Terminal Illness riders are generally available on life policies most often as a “free” benefit. They also usually include a limitation as to the percentage of death benefit that is available. (Example: 75 percent.) It is important to stop here and emphasize the importance of not confusing Terminal Illness with Critical Illness. Terminal is just that requiring certification of no recovery and most often less than a 12 month life expectancy. A critical illness suggests the possibility of recovery. HIPAA dramatically expanded the conditions that could be viewed as an accelerated death benefit providing early tax-free death payments to include: Critical illness, disability income illness, nursing home illness and chronic illness. This expansion of tax-free benefits now fuels the current focus on “Living Benefits.” Initially this plethora of present value calculations followed a familiar and time tested formula: Benefit payments would be calculated by time and loss of money based on an early death not contemplated in the original mortality assumptions at the time of purchase, and, frequently, they were medically underwritten to estimate the severity of the condition and anticipated longevity.
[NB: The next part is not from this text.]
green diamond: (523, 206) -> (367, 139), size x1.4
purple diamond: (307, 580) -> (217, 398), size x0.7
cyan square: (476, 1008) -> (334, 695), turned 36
I believe it is here that our current problems with chronic illness riders began. While this was a logical and practical approach, and the only one available at the time, that period of expediency has long passed. The long term care provisions of the Pension Protection Act that went into effect January 1, 2010, have fueled the rising combo market. In addition, recent liberalized provisions in the IIRC enhancing allowable critical illness claim trigger definitions have leveled the benefit playing field between an IRC Section 101g chronic illness life rider and a IRC Section 7702B health rider. Meaning simply about 24 months ago it became more advantageous to purchase an extended care benefit life rider on a pay as you go basis. This was of course already being done with 7702B riders after the PPA revisions on how those internal policy premium deductions for health insurance did not trigger a taxable event.

Now let’s cut to the reason for all this historical rambling. There are 70 plus companies with some form of chronic illness rider offered on their life policies and about 80 percent of those (before I go on, a reminder that this is an opinion column) simply do it wrong. At best they have chosen to not upgrade or modernize their offerings. The so-called discount method vividly outlined above is antiquated and potentially harmful to your E&O premiums. What needs to be clearly understood is that we can understand how and why they originally got there. We do not have to understand why they don’t fix it now. The often-repeated proclamation that there is “no current charge” for the rider is because you did not buy anything you can accurately measure and count on at the time of greatest need. Therefore I can only conclude the obvious—they do not like the risk. They do not understand the risk. They do not want to take any risk. I can’t make this any plainer—it is just too easy and inexpensive to fix it and do it right. If you cannot identify the actual cost or accurately predict the ultimate benefit, I would think that this is a transaction you might wish to step away from until you can. In the interim look for the 20 percent of companies who have a pay-as-you-go structure. Meaning simply that at all points in time you know exactly what the benefit costs and how much help it will deliver when required. Somehow that seems a much more practical and less dangerous approach to extended care planning.

Other than that I have no opinion on the subject.